Korps Pengawal Revolusi Islam (IRGC) mengatakan telah meluncurkan gelombang ke-34 serangan sebagai bagian dari apa yang mereka sebut“Operasi Janji Sejati,” menggunakan rudal dengan hulu ledak berbobot lebih dari satu ton dan jarak tempuh yang diperpanjang. Senjata tersebut dilaporkan termasuk sistem rudal Qadr, Emad, Fattah, dan Khaybar, menurut pernyataan tersebut.

IRGC mengatakan serangan tersebut menargetkan pangkalan AS dan Israel serta pusat logistik, termasuk Pangkalan Udara Ramat David dan bandara sipil di Haifa. Mereka juga mengklaim melakukan serangan terhadap konsentrasi pasukan AS di Pangkalan Udara Al Dhafra di Uni Emirat Arab dan Aktivitas Dukungan Angkatan Laut Bahrain di Bahrain.

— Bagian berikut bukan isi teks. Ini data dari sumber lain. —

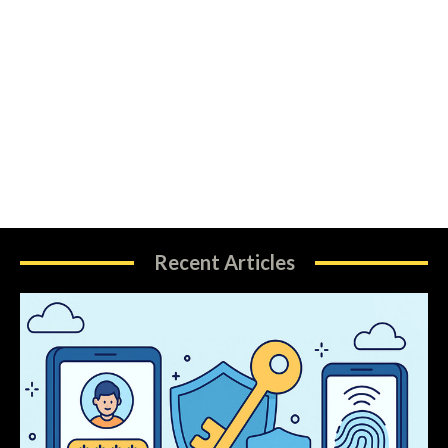
Recent Articles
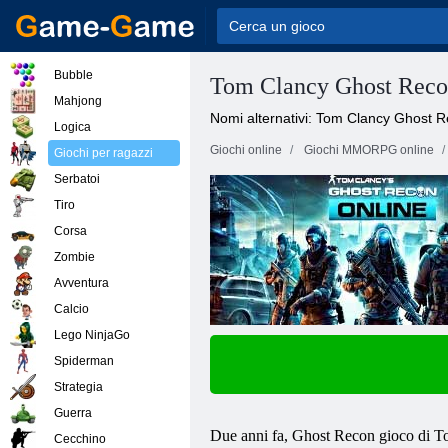
Bubble
Tom Clancy Ghost Rec
Mahjong
Nomi alternativi: Tom Clancy Ghost 
Logica
Giochi online
Giochi MMORPG online
Giochi per ragazzi
Serbatoi
Tiro
Corsa
Zombie
Avventura
Calcio
Lego NinjaGo
Spiderman
Strategia
Guerra
Due anni fa, Ghost Recon gioco di Tom
Cecchino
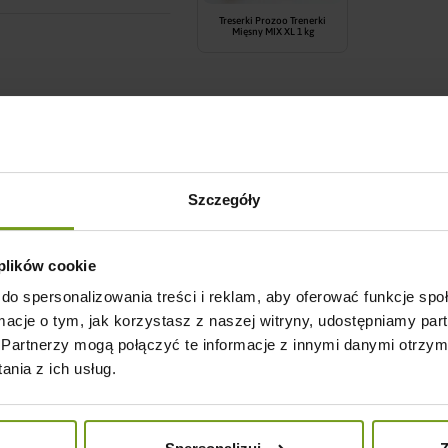
Treserki Prozoo Trenerki
Mięsny MIX XL 1 kg
Bezpieczne zakupy w naszym sklepie
14 dni na łatwy zwrot zakupu
Szczegóły
odukt kupili również:
 plików cookie
do spersonalizowania treści i reklam, aby oferować funkcje sp
ormacje o tym, jak korzystasz z naszej witryny, udostępniamy p
Partnerzy mogą połączyć te informacje z innymi danymi otrzym
nia z ich usług.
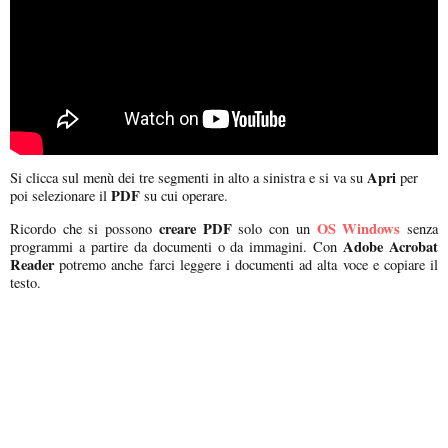
Apri
Si clicca sul menù dei tre segmenti in alto a sinistra e si va su
per
PDF
poi selezionare il
su cui operare.
creare PDF
OS Windows
Ricordo che si possono
solo con un
senza
Adobe Acrobat
programmi a partire da documenti o da immagini. Con
Reader
potremo anche farci leggere i documenti ad alta voce e copiare il
testo.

Iran memperingatkan bahwa serangan terhadap infrastruktur dan warga sipil tidak akan dibiarkan tanpa balasan, dengan mengatakan bahwa jumlah target potensial yang bisa diserang mereka“sepuluh kali lebih besar” daripada yang dimiliki lawan-lawannya.

Konflik semakin meluas ke negara-negara Teluk. Di Bahrain, pihak berwenang mengatakan seorang wanita tewas dan yang lain terluka setelah sebuah rudal menghantam sebuah bangunan tempat tinggal di Manama. Arab Saudi mengatakan telah menembak jatuh dan menghancurkan sebuah rudal balistik yang diluncurkan ke Provinsi Timur, serta dua drone di timur Al-Kharj.

Di Uni Emirat Arab, pejabat di Abu Dhabi melaporkan kebakaran di sebuah fasilitas dalam Kompleks Industri Ruwais setelah apa yang mereka gambarkan sebagai serangan drone, dan menambahkan bahwa tidak ada yang terluka.

Beberapa negara Teluk mengutuk serangan tersebut. Bahrain mengatakan bahwa serangan rudal dan drone yang terus berlanjut merupakan“eskalasi berbahaya dan keinginan untuk menstabilkan kawasan.” Kuwait mengatakan telah mengirim dua surat yang sama ke PBB dan Dewan Keamanan PBB untuk kedua kalinya terkait apa yang mereka sebut sebagai agresi Iran.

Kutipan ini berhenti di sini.